In the world in which many of these disability advocates live, there is no need to make distinctions between good care and bad, between differences in people that make congregate care not only necessary but desirable for some, but not for others, or to consider the potential harm in the policies they promote. All they know is that they know best and they are right. What a wonderful fantasy that must be.

Sunday, September 1, 2013

Michigan Facilitated Communication lawsuit by parents may proceed

In November 2007, a man from Bloomfield Hills, Michigan, was accused of raping his 14-year-old autistic daughter based on statements that she allegedly made through facilitated communication. Facilitated communication is a controversial and largely discredited technique that supposedly allows a non-verbal person to communicate through a facilitator who assists the person in typing out messages on a keyboard. 

The man's wife was accused of knowing about the abuse but not doing anything about it. The girl's brother who has Asperger's Syndrome was questioned by the police without a lawyer or guardian present and was told by his interrogator that there was incriminating evidence that proved that the rapes had taken place and that implicated the brother in the abuse. The story told him by the police turned out to be entirely fabricated.

The man spent 80 days in jail, his wife was placed on an electronic tether, and both children were placed in foster care. The case was eventually dismissed; there was no physical evidence that a rape had ever occurred and the facilitator was shown to be the author of the allegations, not the autistic girl.  The parents sued the school district, the police, the prosecutors, and the Michigan Department of Human Services. The police settled the suit for $1.8 million, while the others involved claimed governmental immunity. 
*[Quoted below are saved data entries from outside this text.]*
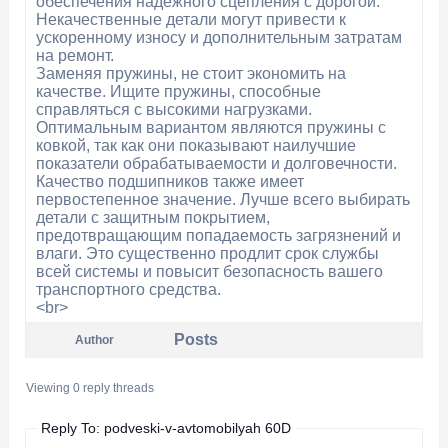
обеспечения надежного сцепления с дорогой.
Некачественные детали могут привести к
ускоренному износу и дополнительным затратам
на ремонт.
Заменяя пружины, не стоит экономить на
качестве. Ищите пружины, способные
справляться с высокими нагрузками.
Оптимальным вариантом являются пружины с
ковкой, так как они показывают наилучшие
показатели обрабатываемости и долговечности.
Качество подшипников также имеет
первостепенное значение. Лучше всего выбирать
детали с защитным покрытием,
предотвращающим попадаемость загрязнений и
влаги. Это существенно продлит срок службы
всей системы и повысит безопасность вашего
транспортного средства.
<br>
Posts
Author
Viewing 0 reply threads
Reply To: podveski-v-avtomobilyah 60D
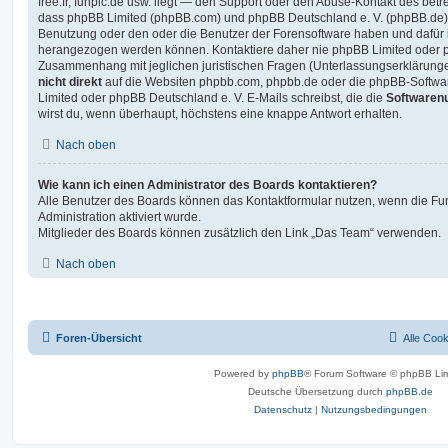
free.fr, funpic.de usw. liegt — den Support oder den Abuse-Kontakt des betr
dass phpBB Limited (phpBB.com) und phpBB Deutschland e. V. (phpBB.de
Benutzung oder den oder die Benutzer der Forensoftware haben und dafür 
herangezogen werden können. Kontaktiere daher nie phpBB Limited oder p
Zusammenhang mit jeglichen juristischen Fragen (Unterlassungserklärunge
nicht direkt
auf die Websiten phpbb.com, phpbb.de oder die phpBB-Softwar
Limited oder phpBB Deutschland e. V. E-Mails schreibst, die die
Softwarenu
wirst du, wenn überhaupt, höchstens eine knappe Antwort erhalten.
Nach oben
Wie kann ich einen Administrator des Boards kontaktieren?
Alle Benutzer des Boards können das Kontaktformular nutzen, wenn die Fun
Administration aktiviert wurde.
Mitglieder des Boards können zusätzlich den Link „Das Team“ verwenden.
Nach oben
Foren-Übersicht
Alle Coo
Powered by
phpBB
® Forum Software © phpBB Lim
Deutsche Übersetzung durch
phpBB.de
Datenschutz
|
Nutzungsbedingungen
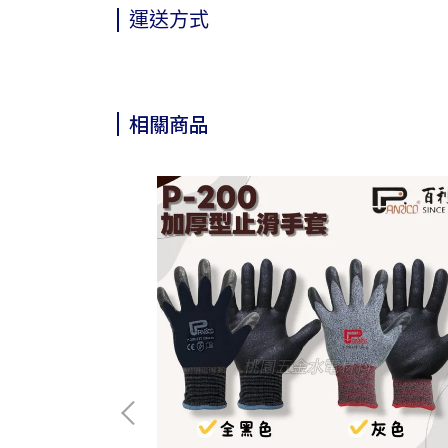
運送方式
相關商品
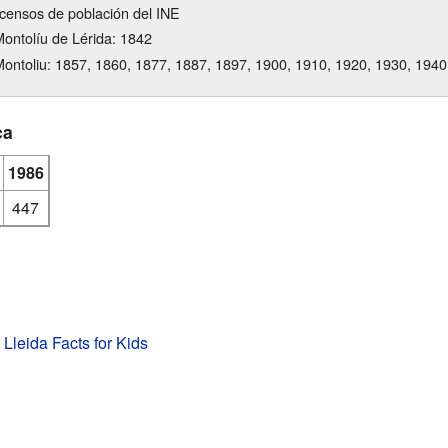
censos de población del INE
ontolíu de Lérida: 1842
ntoliu: 1857, 1860, 1877, 1887, 1897, 1900, 1910, 1920, 1930, 1940
ca
1986
447
 Lleida Facts for Kids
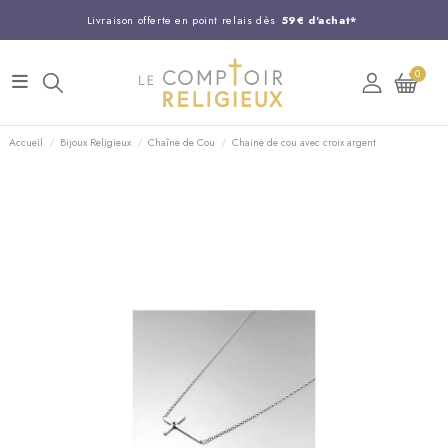
Livraison offerte en point relais dès
59€ d'achat*
Entreprise Française familiale
née en 1844
0
Support client disponible au
03 20 24 74 15
Commandez avant 14H,
expédition le jour même !
Accueil
Bijoux Religieux
Chaîne de Cou
Chaine de cou avec croix argent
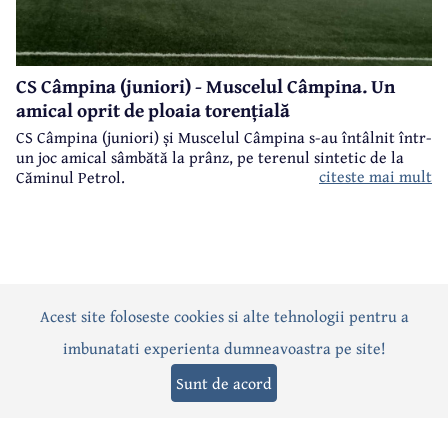
CS Câmpina (juniori) - Muscelul Câmpina. Un
amical oprit de ploaia torențială
CS Câmpina (juniori) și Muscelul Câmpina s-au întâlnit într-
un joc amical sâmbătă la prânz, pe terenul sintetic de la
citeste mai mult
Căminul Petrol.
Acest site foloseste cookies si alte tehnologii pentru a
Actualitate
Politică
Social
Eveniment
Interviuri
imbunatati experienta dumneavoastra pe site!
Sănătate
Editorial
Sport
Anunțuri
Joburi
Turism
Sunt de acord
Termeni și condiții
-
Politica de confidențialitate
-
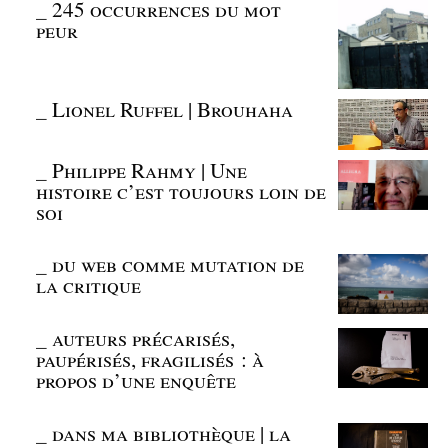
_
245 occurrences du mot
peur
_
Lionel Ruffel | Brouhaha
_
Philippe Rahmy | Une
histoire c’est toujours loin de
soi
_
du web comme mutation de
la critique
_
auteurs précarisés,
paupérisés, fragilisés : à
propos d’une enquête
_
dans ma bibliothèque | la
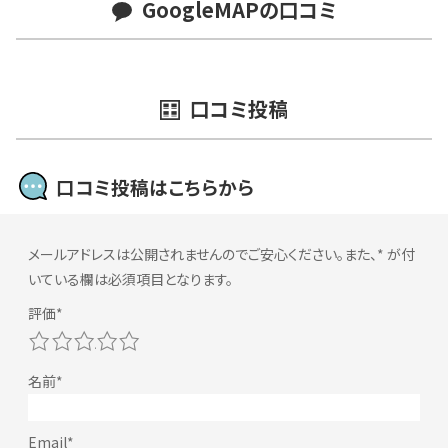
GoogleMAPの口コミ
口コミ投稿
口コミ投稿はこちらから
メールアドレスは公開されませんのでご安心ください。また、
*
が付
いている欄は必須項目となります。
1
2
3
4
5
According to a report in the Detroit Free Press, "West Bloomfield parents allowed to sue prosecutors over faulty sex-abuse case" by John Wisely, 8/29/13, an appeals court said "governmental immunity doesn’t shield Oakland County prosecutors, Walled Lake Consolidated Schools officials and staffers from the Michigan Department of Human Services from liability for their actions in the case." The parents' lawsuit claiming that their constitutional rights were violated may now proceed to trial.


The case was flawed from the start because of its reliance on evidence from Facilitated Communication. The Judge was especially critical of the prosecutors for allowing the girl's brother to be questioned: "'It was objectively unreasonable for Dean and Carley [the prosecutors] to subject (the brother) to an interview of this type without consent,' the court ruled."


The Court also found that Rebecca Robydek, a social worker with the state Department of Human Services who placed the children in foster care, could not claim governmental immunity. The court ruled that “Robydek’s actions are especially troubling in this situation given the multiple documented errors in the facilitated statement used as the sole basis for Robydek’s recommendation.”